Читаем Библиологический словарь полностью

Однако Т. не был подлинным единомышленником либеральных протестантов: он не разделял их благоговейного отношения к самой личности Иисуса Христа. Когда он писал о Нем, то часто прибегал к почти кощунственным выражениям. Для Т. была важна не личность Христа, а сказанные Им слова, причем те, что совпадали с его собств. идеями. После встречи с Т. М.Горький писал: «Советовал мне прочитать буддийский катехизис. О Буддизме и Христе он говорит всегда сентиментально; о Христе особенно плохо — ни энтузиазма, ни пафоса нет в словах его и ни единой искры сердечного огня. Думаю, что он считает Христа наивным, достойным сожаления и хотя — иногда — любуется им, но — едва ли любит». Бердяев считал эту черту Т. одной из его загадочных антиномий. «Проповедник христианства, исключительно занятый Евангелием и учением Христа, он был до того чужд религии Христа, как мало кто был чужд после явления Христа, был лишен всякого чувствования личности Христа». Строго говоря, все учение Т., несмотря на его христианскую видимость, имело с Благой Вестью Христовой лишь отдельные точки соприкосновения, общие для мн. религ. — этич. систем. Булгаков считал, что самое большее, что можно сказать о религии Т., это то, что она родственна доктринам древних мудрецов, к–рых иногда называли «христианами до Христа». В этом смысле «толстовство» есть движение назад, возврат к старым учениям внебибл. мира.

В то время, когда Т. еще пытался найти путь к Церкви, он любил эпическую красоту ВЗ. Излагая его детям в своей школе, он старался как можно ближе держаться библ. текста. В работе «Яснополянская школа» он писал:

«Мне кажется, что книга детства рода человеческого всегда будет лучшей книгой детства всякого человека. Заменить эту книгу мне кажется невозможным. Изменять, сокращать Библию, как это делают в учебниках Зонтаг и т. п., мне кажется вредным. Все, каждое слово в ней справедливо, как откровение, и справедливо, как художество. Прочтите по Библии о сотворении мира и по краткой священной истории, и переделка Библии в священной истории вам представится совершенно непонятною: по священной истории нельзя иначе, как заучивать наизусть, по Библии ребенку представляется живая и величественная картина, к–рой он никогда не забудет».

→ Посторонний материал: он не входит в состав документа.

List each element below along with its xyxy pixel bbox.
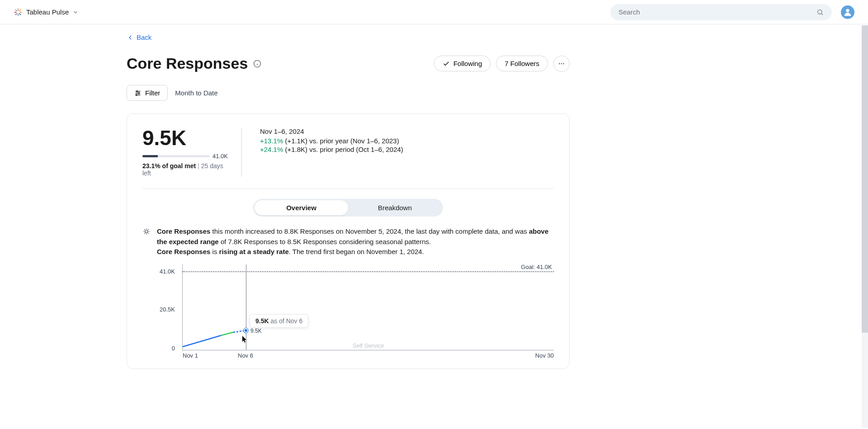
delta-vs-prior-period: +24.1% (+1.8K) vs. prior period (Oct 1–6…: [260, 146, 554, 153]
current-datapoint[interactable]: [244, 328, 248, 333]
info-icon[interactable]: [253, 60, 261, 68]
back-label: Back: [137, 33, 151, 41]
back-link[interactable]: Back: [127, 33, 151, 41]
x-tick: Nov 6: [238, 352, 253, 359]
title-actions: Following 7 Followers: [434, 56, 570, 72]
progress-fill: [142, 155, 158, 157]
header-left: Tableau Pulse: [14, 8, 79, 17]
followers-label: 7 Followers: [505, 60, 539, 67]
svg-point-22: [136, 94, 137, 95]
following-label: Following: [453, 60, 482, 67]
insight-text: Core Responses this month increased to 8…: [157, 226, 554, 257]
following-button[interactable]: Following: [434, 56, 491, 71]
brand-name[interactable]: Tableau Pulse: [26, 8, 69, 16]
progress-row: 41.0K: [142, 153, 228, 160]
delta2-rest: (+1.8K) vs. prior period (Oct 1–6, 2024): [283, 146, 403, 153]
followers-button[interactable]: 7 Followers: [496, 56, 548, 71]
filter-row: Filter Month to Date: [127, 85, 705, 101]
svg-point-8: [818, 9, 822, 14]
progress-total: 41.0K: [212, 153, 228, 160]
filter-icon: [134, 90, 142, 97]
page-title: Core Responses: [127, 55, 248, 72]
x-tick: Nov 1: [183, 352, 198, 359]
chevron-left-icon: [127, 34, 134, 41]
x-tick: Nov 30: [535, 352, 554, 359]
svg-line-30: [144, 233, 145, 234]
svg-line-5: [19, 13, 21, 14]
svg-line-32: [183, 335, 221, 347]
scrollbar-thumb[interactable]: [862, 25, 868, 333]
search-input[interactable]: [618, 8, 816, 16]
self-service-label: Self Service: [353, 342, 384, 349]
svg-line-31: [148, 229, 149, 230]
goal-met: 23.1% of goal met: [142, 162, 196, 170]
search-icon[interactable]: [816, 9, 824, 16]
avatar[interactable]: [841, 5, 854, 19]
svg-point-16: [563, 63, 564, 64]
app-header: Tableau Pulse: [0, 0, 868, 24]
metric-value: 9.5K: [142, 127, 228, 148]
delta2-pct: +24.1%: [260, 146, 283, 153]
delta1-pct: +13.1%: [260, 137, 283, 145]
tableau-pulse-logo: [14, 8, 23, 17]
svg-line-4: [15, 9, 17, 11]
delta1-rest: (+1.1K) vs. prior year (Nov 1–6, 2023): [283, 137, 399, 145]
title-left: Core Responses: [127, 55, 261, 72]
summary-section: 9.5K 41.0K 23.1% of goal met | 25 days l…: [142, 127, 554, 189]
tabs-wrap: Overview Breakdown: [142, 199, 554, 217]
summary-right: Nov 1–6, 2024 +13.1% (+1.1K) vs. prior y…: [260, 127, 554, 177]
tab-breakdown[interactable]: Breakdown: [348, 200, 442, 215]
goal-sep: |: [198, 162, 201, 170]
goal-text: 23.1% of goal met | 25 days left: [142, 162, 228, 177]
title-row: Core Responses Following 7 Followers: [127, 55, 570, 72]
tabs: Overview Breakdown: [253, 199, 443, 217]
content: Back Core Responses Following 7 Follower…: [0, 24, 705, 369]
date-range: Nov 1–6, 2024: [260, 127, 554, 135]
svg-line-28: [144, 229, 145, 230]
svg-point-20: [138, 92, 140, 94]
point-label: 9.5K: [250, 328, 262, 334]
cursor-icon: [242, 336, 248, 343]
svg-line-7: [19, 9, 21, 11]
svg-line-33: [221, 332, 233, 335]
svg-line-6: [15, 13, 17, 14]
y-tick: 0: [156, 345, 175, 352]
chart[interactable]: 41.0K 20.5K 0 Goal: 41.0K 9.5K 9.5K as o…: [156, 264, 554, 355]
insight-sentence-2: Core Responses is rising at a steady rat…: [157, 247, 554, 257]
tab-overview[interactable]: Overview: [255, 200, 348, 215]
plot-area[interactable]: Goal: 41.0K 9.5K 9.5K as of Nov 6 Nov 1 …: [182, 264, 554, 350]
check-icon: [443, 60, 450, 67]
header-right: [610, 4, 854, 20]
search-box[interactable]: [610, 4, 832, 20]
svg-point-18: [137, 90, 138, 92]
y-tick: 41.0K: [156, 268, 175, 275]
svg-point-14: [559, 63, 560, 64]
chart-tooltip: 9.5K as of Nov 6: [250, 314, 308, 328]
insight-row: Core Responses this month increased to 8…: [142, 226, 554, 257]
svg-point-23: [145, 230, 148, 233]
svg-point-10: [846, 9, 849, 12]
svg-line-29: [148, 233, 149, 234]
y-axis: 41.0K 20.5K 0: [156, 264, 179, 355]
ellipsis-icon: [558, 60, 565, 67]
insight-sentence-1: Core Responses this month increased to 8…: [157, 226, 554, 247]
y-tick: 20.5K: [156, 306, 175, 313]
period-label: Month to Date: [175, 89, 217, 97]
summary-left: 9.5K 41.0K 23.1% of goal met | 25 days l…: [142, 127, 242, 177]
svg-line-9: [821, 14, 823, 15]
progress-bar: [142, 155, 210, 157]
filter-button[interactable]: Filter: [127, 85, 168, 101]
more-actions-button[interactable]: [553, 56, 570, 72]
line-actual: [183, 264, 554, 350]
chevron-down-icon[interactable]: [72, 9, 79, 15]
metric-card: 9.5K 41.0K 23.1% of goal met | 25 days l…: [127, 113, 570, 369]
scrollbar[interactable]: [862, 25, 868, 428]
svg-point-15: [561, 63, 562, 64]
delta-vs-prior-year: +13.1% (+1.1K) vs. prior year (Nov 1–6, …: [260, 137, 554, 145]
filter-label: Filter: [145, 89, 160, 97]
insight-icon: [142, 226, 151, 257]
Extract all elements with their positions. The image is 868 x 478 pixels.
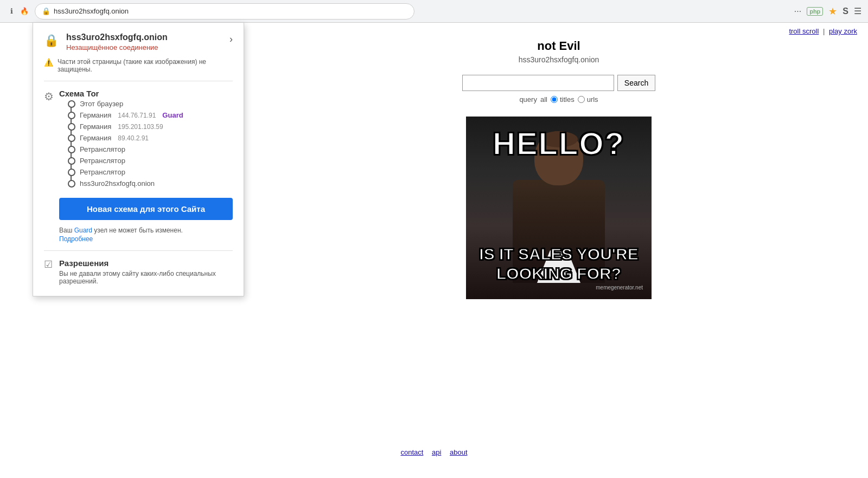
warning-icon: ⚠️ [44, 58, 53, 67]
php-badge: php [807, 7, 823, 16]
node-ip-2: 195.201.103.59 [118, 123, 163, 131]
panel-warning: ⚠️ Части этой страницы (такие как изобра… [44, 58, 233, 73]
node-dot-7 [68, 180, 75, 188]
meme-container: HELLO? IS IT SALES YOU'RE LOOKING FOR? m… [466, 117, 652, 299]
bookmark-icon[interactable]: ★ [828, 5, 837, 17]
info-icon[interactable]: ℹ [7, 7, 16, 16]
warning-text: Части этой страницы (такие как изображен… [58, 58, 233, 73]
panel-header: 🔒 hss3uro2hsxfogfq.onion Незащищённое со… [44, 33, 233, 51]
top-right-sep: | [823, 27, 825, 35]
node-label-4: Ретранслятор [80, 145, 125, 153]
node-ip-1: 144.76.71.91 [118, 112, 156, 119]
address-text: hss3uro2hsxfogfq.onion [54, 7, 129, 15]
node-dot-1 [68, 112, 75, 119]
troll-scroll-link[interactable]: troll scroll [789, 27, 819, 35]
node-label-6: Ретранслятор [80, 168, 125, 176]
tor-node-7: hss3uro2hsxfogfq.onion [68, 178, 233, 189]
divider2 [44, 250, 233, 251]
node-label-5: Ретранслятор [80, 157, 125, 165]
tor-section: ⚙ Схема Tor Этот браузер Германия 144.76… [44, 89, 233, 243]
guard-note: Ваш Guard узел не может быть изменен. [59, 227, 233, 234]
panel-domain: hss3uro2hsxfogfq.onion [66, 33, 168, 42]
node-dot-5 [68, 157, 75, 165]
tor-node-0: Этот браузер [68, 98, 233, 109]
query-label: query [519, 95, 537, 104]
lock-icon: 🔒 [42, 7, 50, 15]
play-zork-link[interactable]: play zork [829, 27, 857, 35]
menu-icon[interactable]: ☰ [854, 6, 861, 16]
api-link[interactable]: api [432, 448, 441, 456]
permissions-desc: Вы не давали этому сайту каких-либо спец… [59, 270, 233, 285]
node-label-3: Германия [80, 134, 111, 142]
node-label-2: Германия [80, 122, 111, 131]
more-link[interactable]: Подробнее [59, 235, 233, 243]
address-bar[interactable]: 🔒 hss3uro2hsxfogfq.onion [35, 3, 414, 20]
browser-bar: ℹ 🔥 🔒 hss3uro2hsxfogfq.onion ··· php ★ S… [0, 0, 868, 23]
search-form: Search [462, 75, 655, 91]
all-label: all [540, 95, 547, 104]
tor-chain: Этот браузер Германия 144.76.71.91 Guard… [68, 98, 233, 189]
site-domain: hss3uro2hsxfogfq.onion [519, 55, 599, 64]
browser-nav-icons: ℹ 🔥 [7, 7, 29, 16]
meme-image: HELLO? IS IT SALES YOU'RE LOOKING FOR? m… [466, 117, 652, 299]
urls-radio-label[interactable]: urls [578, 95, 598, 104]
titles-radio[interactable] [551, 96, 558, 103]
guard-note-text2: узел не может быть изменен. [94, 227, 183, 234]
search-button[interactable]: Search [617, 75, 655, 91]
meme-watermark: memegenerator.net [475, 285, 643, 290]
contact-link[interactable]: contact [400, 448, 423, 456]
node-label-7: hss3uro2hsxfogfq.onion [80, 179, 155, 188]
search-options: query all titles urls [519, 95, 598, 104]
node-label-0: Этот браузер [80, 100, 123, 108]
panel-chevron-icon[interactable]: › [229, 34, 233, 45]
node-dot-0 [68, 100, 75, 108]
tor-icon: ⚙ [44, 90, 54, 103]
tor-node-4: Ретранслятор [68, 144, 233, 155]
panel-lock-icon: 🔒 [44, 34, 59, 48]
urls-radio[interactable] [578, 96, 585, 103]
meme-top-text: HELLO? [475, 125, 643, 162]
node-dot-4 [68, 146, 75, 153]
tor-node-6: Ретранслятор [68, 166, 233, 178]
tor-node-5: Ретранслятор [68, 155, 233, 166]
urls-label: urls [587, 95, 598, 104]
node-label-1: Германия [80, 111, 111, 119]
node-guard-1: Guard [162, 111, 183, 119]
permissions-title: Разрешения [59, 259, 233, 268]
flame-icon[interactable]: 🔥 [20, 7, 29, 16]
browser-right-icons: ··· php ★ S ☰ [794, 5, 861, 17]
about-link[interactable]: about [450, 448, 468, 456]
node-dot-2 [68, 123, 75, 131]
search-input[interactable] [462, 75, 614, 91]
new-circuit-button[interactable]: Новая схема для этого Сайта [59, 198, 233, 220]
sync-icon[interactable]: S [843, 7, 848, 16]
footer-links: contact api about [400, 448, 467, 456]
more-icon[interactable]: ··· [794, 7, 801, 16]
node-dot-3 [68, 134, 75, 142]
permissions-icon: ☑ [44, 259, 53, 270]
guard-link[interactable]: Guard [74, 227, 92, 234]
guard-note-text1: Ваш [59, 227, 72, 234]
titles-label: titles [560, 95, 575, 104]
top-right-links: troll scroll | play zork [789, 27, 857, 35]
tor-node-2: Германия 195.201.103.59 [68, 121, 233, 132]
main-content: not Evil hss3uro2hsxfogfq.onion Search q… [250, 23, 868, 456]
divider1 [44, 81, 233, 81]
panel-subtitle: Незащищённое соединение [66, 43, 168, 51]
node-dot-6 [68, 169, 75, 176]
tor-node-3: Германия 89.40.2.91 [68, 132, 233, 144]
site-title: not Evil [537, 39, 580, 53]
node-ip-3: 89.40.2.91 [118, 134, 149, 142]
permissions-section: ☑ Разрешения Вы не давали этому сайту ка… [44, 259, 233, 285]
tor-title: Схема Tor [59, 89, 233, 98]
security-panel: 🔒 hss3uro2hsxfogfq.onion Незащищённое со… [33, 23, 244, 296]
tor-node-1: Германия 144.76.71.91 Guard [68, 109, 233, 121]
titles-radio-label[interactable]: titles [551, 95, 575, 104]
meme-bottom-text: IS IT SALES YOU'RE LOOKING FOR? [475, 244, 643, 283]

В этой оценке Библии Т. думал и чувствовал как художник слова. Одно время он даже начал изучать евр. язык, чтобы читать ВЗ в оригинале. Но после того, как Т. осознал себя учителем новой веры, он полностью отбросил ВЗ как памятник отжившей, чисто национальной религии, и сосредоточился только на НЗ. Однако и НЗ во всей его совокупности перестал удовлетворять писателя, и в конце концов он ограничился только Евангелием.

Т. как переводчик и толкователь Евангелия. Подход Т. к Евангелию в чем–то не был чужд христианскому, поскольку Т. считал, что в нем следует искать ответ на вопрос о жизни, а не повествование о прошлом. Однако на этом сходство кончается. Высшим судьей в толковании Евангелия Т. признавал только свое л и ч н о е «разумение». В связи с этим он отбросил как ненужное не только наследие церк. библ. экзегезы, но даже выводы новозав. критики. Изучение историч. фона евангельской истории Т. считал праздным занятием, презрительно отзывался о *Ренане («слащавый болтун»). В 1880–81 он взялся за перевод Евангелия с греч. языка. Этот перевод стал 3–й частью его тетралогии («Исповедь», «Исследование догматического богословия», «Соединение и перевод четырех Евангелий», «В чем моя вера?», см. ПСС, М. — Л., 1957, т.23,24).